Is the death of the Author overdue?

It seems that collaborative nature of acquiring and producing knowledge in science and technology disciplines has to transfer to “more traditional” disciplines.  If the Author stands for the authority, and knowledge creating is an evolving process that incorporates knowledge developed by others, how can we really say that only one person is the authority on a subject?  Is it possible that the Author died a long time ago, but no one really noticed?

3 responses to “Is the death of the Author overdue?

  1. The author might have died during the epoch of modernism… but the authority is still alive and kicking. That authority is the university press and by extension the tenure review committee. As Dr. Fitzpatrick discussed in class, it is only after you have been vetted by a prestigious press and have the literal stamp of approval that you can safely seek to enter the tenure clubhouse.

  2. mattzitterman

    +1 for the above comment. With the Internet providing an unlimited forum for the expression of ideas, and the emphasis on information convergence in the 21st century, it becomes difficult to equate author with authority.
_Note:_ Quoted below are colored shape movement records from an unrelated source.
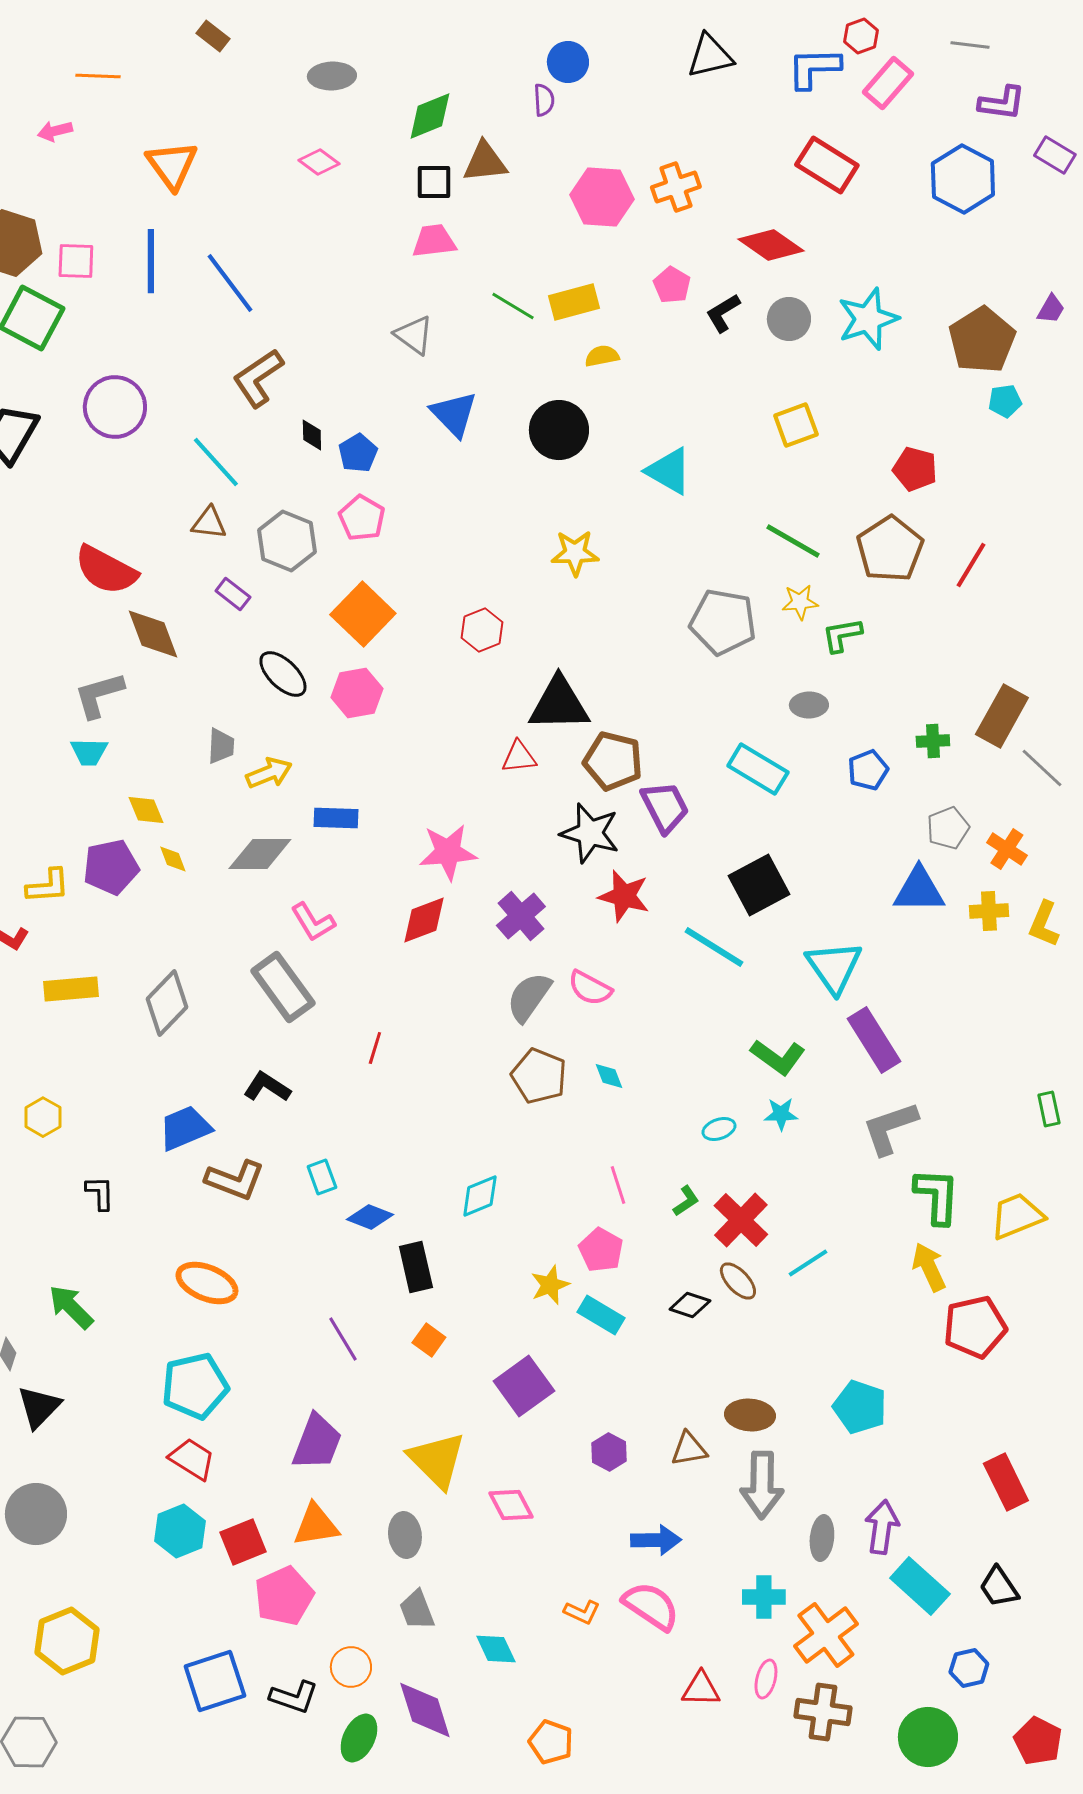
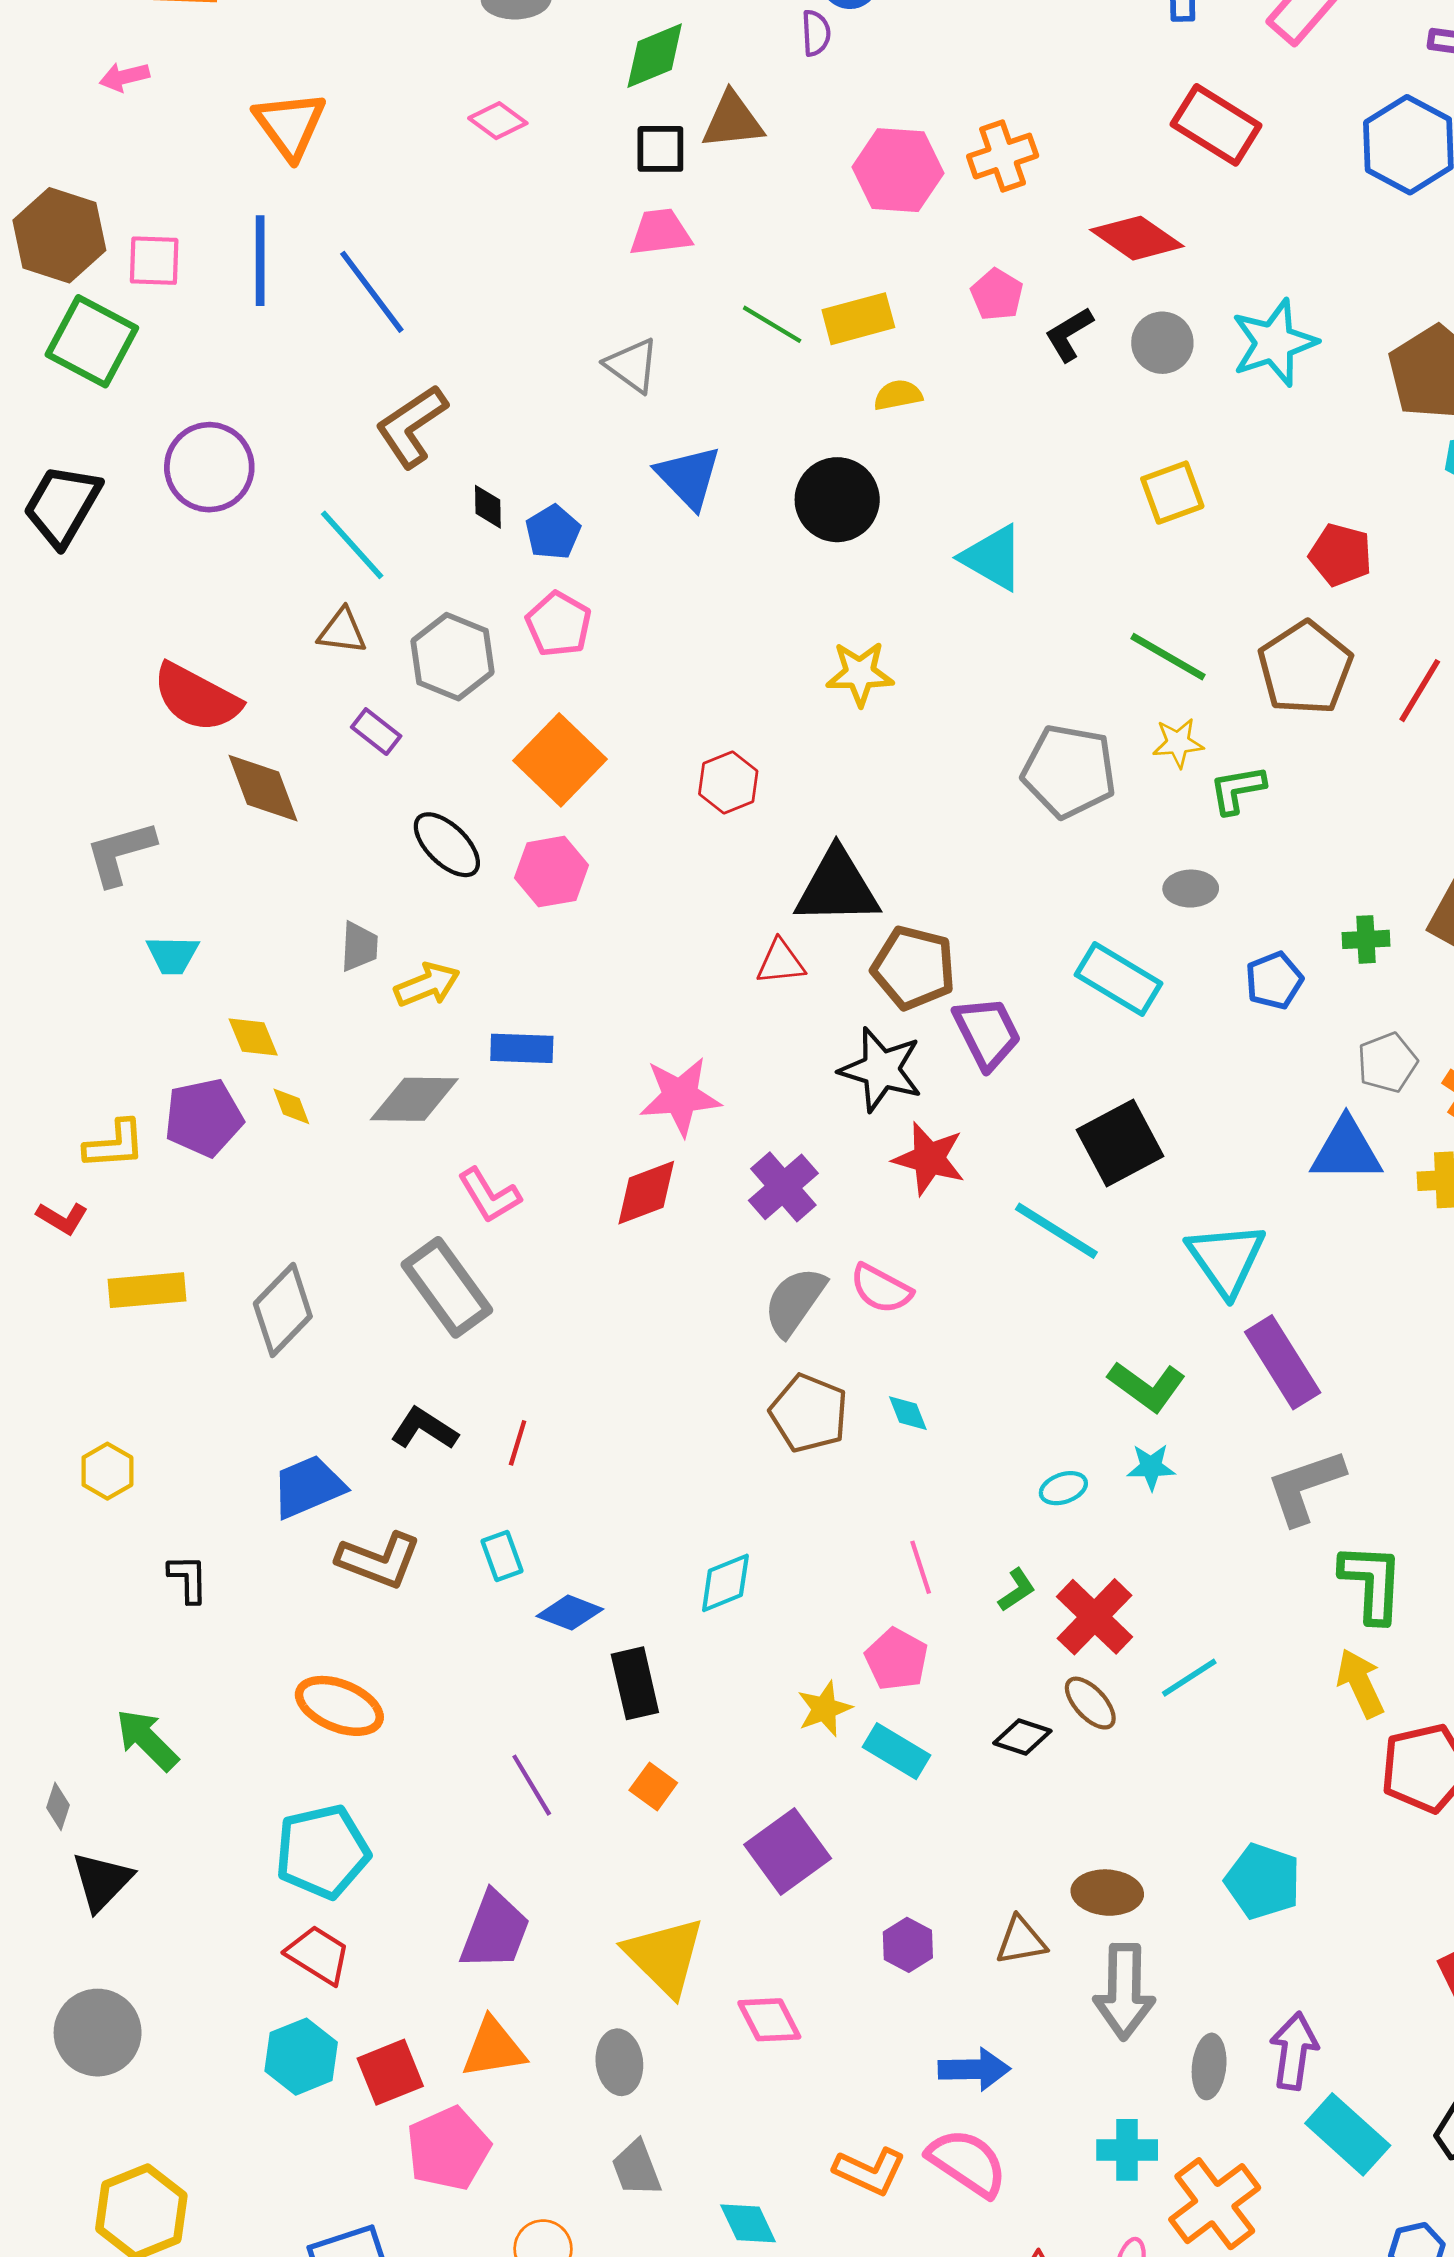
gray L-shape: (99, 695) -> (120, 853), moved
red line: (375, 1048) -> (518, 1443), moved
orange L-shape: (582, 1612) -> (870, 2171), size x1.4

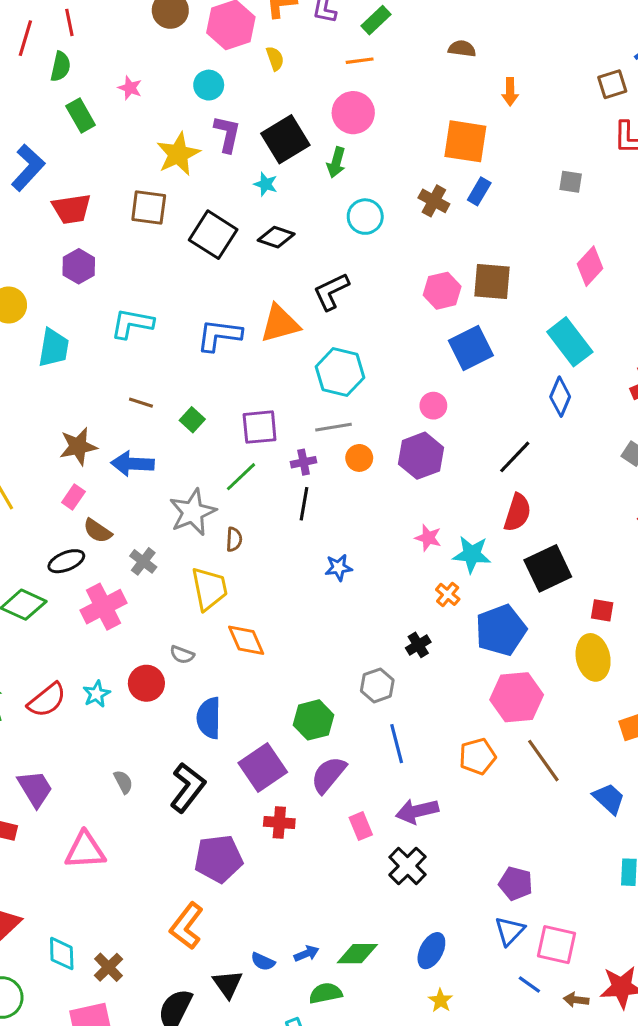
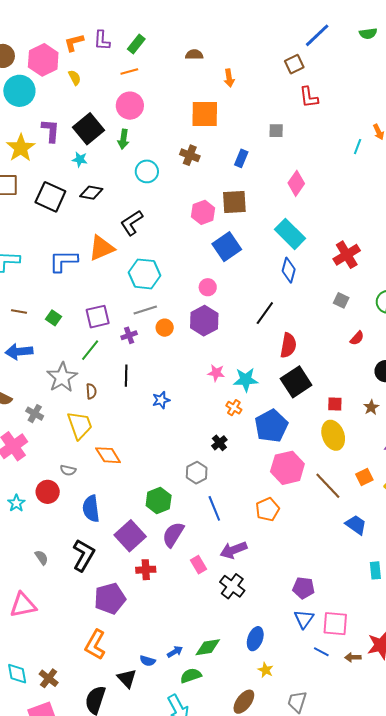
cyan circle: (209, 85) -> (19, 91), moved, size x1.6
blue rectangle: (479, 191) -> (241, 158), moved
black line: (304, 504) -> (126, 376), moved
red semicircle: (517, 513) -> (288, 345), moved
brown line: (543, 761) -> (328, 486), moved

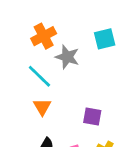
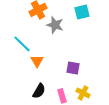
cyan line: (39, 76) -> (22, 44), moved

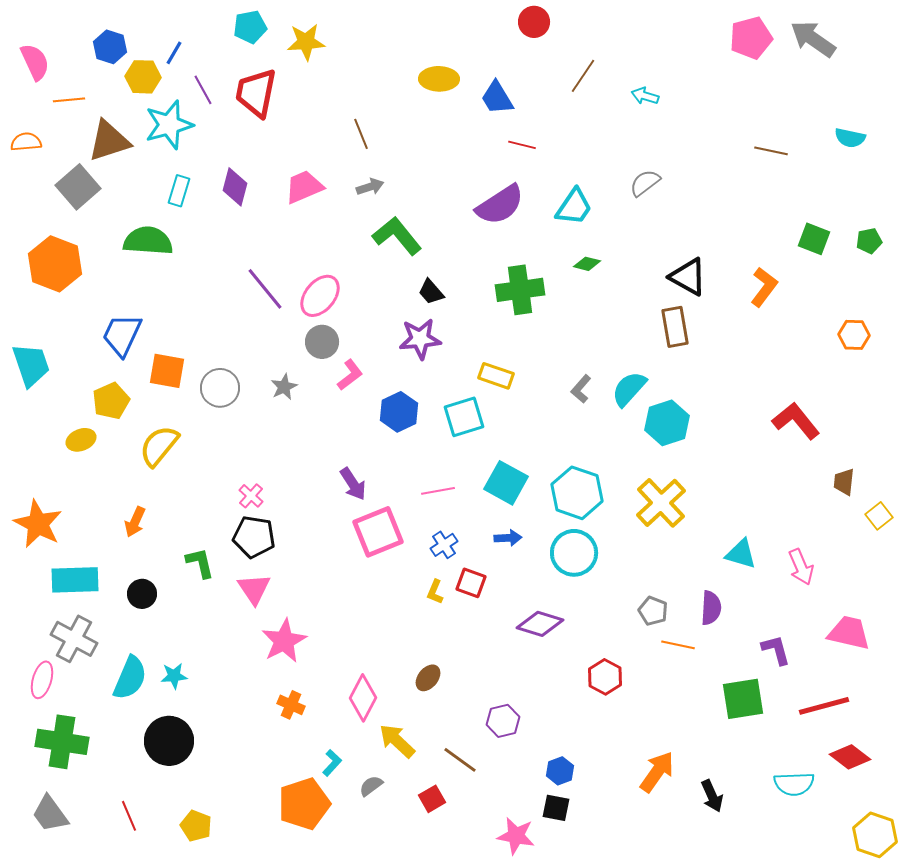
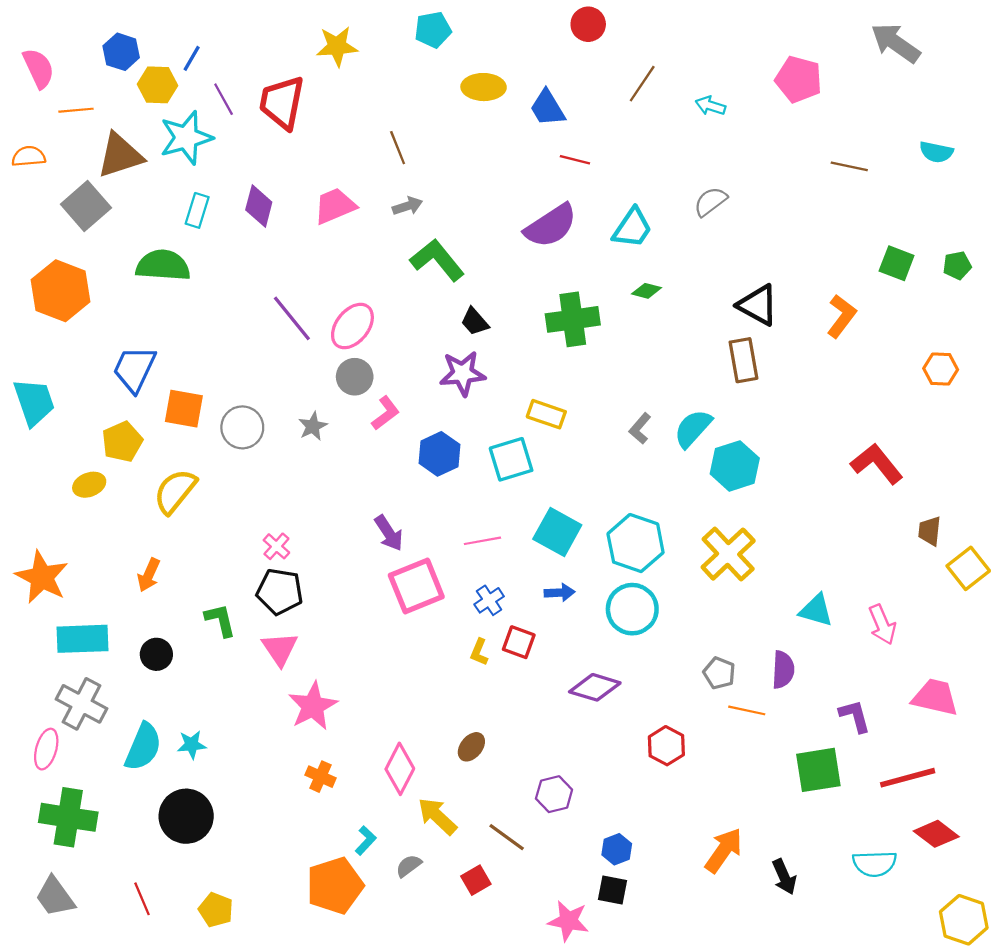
cyan pentagon: (250, 27) -> (433, 30), moved
pink pentagon: (751, 38) -> (799, 79), moved, turned 30
yellow square: (879, 516) -> (968, 568), size x1.4

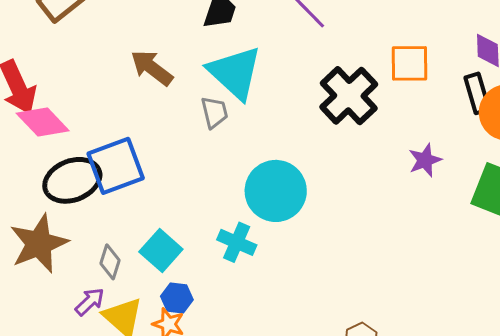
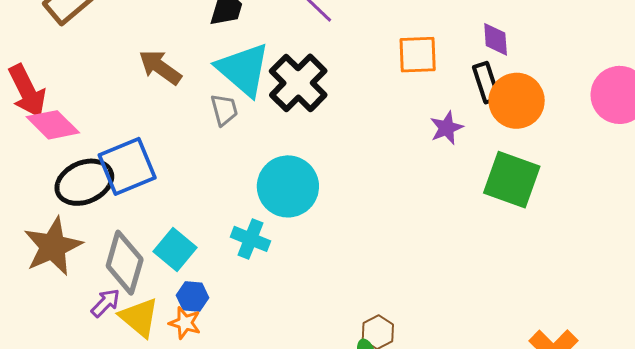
black cross: (349, 96) -> (298, 83), moved
purple star: (425, 160) -> (447, 128), moved
gray diamond: (110, 262) -> (125, 263), size x1.8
You run into issues of who owns the original idea, and where the line between authority and author exists now that authoring work is so easy to do.

    The real authority comes from University tenure and backing. In a way, authority is becoming less about the published work and more about perception of your academic peers (and therefore institutional backing).

  3. We are watching now that digital media is changing the culture of authorship too. The expression, “networked book” represents how collaborative nature of publishing is common in these days. We can easily be author or co-author in internet through blogs and online communities. In my opinion, this collaborative nature of publishing will be increased since technology will support this collaboration more and the contents of publishing will include more interdisciplinary work than now.